## What you are asked to do
For the data below, give the number of lines containing "Carregando" and nothing more.

Data entries:
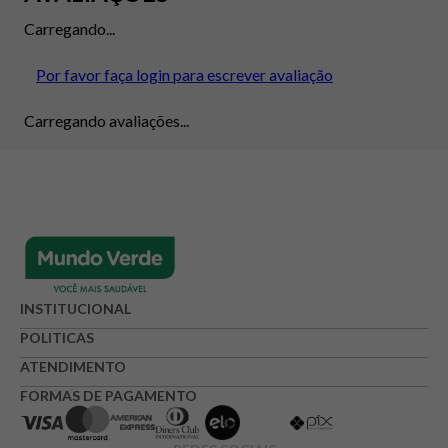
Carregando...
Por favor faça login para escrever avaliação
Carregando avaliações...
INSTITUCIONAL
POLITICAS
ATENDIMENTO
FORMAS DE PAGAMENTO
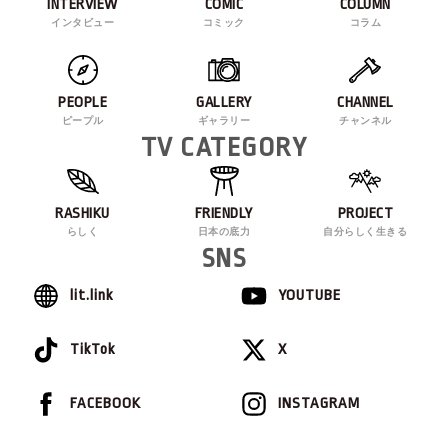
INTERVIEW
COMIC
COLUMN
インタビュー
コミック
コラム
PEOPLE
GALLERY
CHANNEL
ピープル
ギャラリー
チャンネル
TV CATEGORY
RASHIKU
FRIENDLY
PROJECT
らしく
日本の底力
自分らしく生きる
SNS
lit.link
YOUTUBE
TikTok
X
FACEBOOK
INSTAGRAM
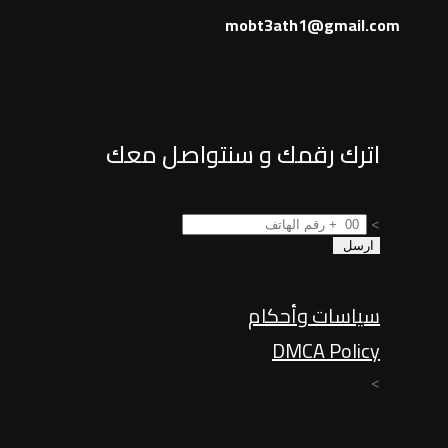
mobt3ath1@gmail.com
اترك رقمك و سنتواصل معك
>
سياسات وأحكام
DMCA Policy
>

## Response to the task
2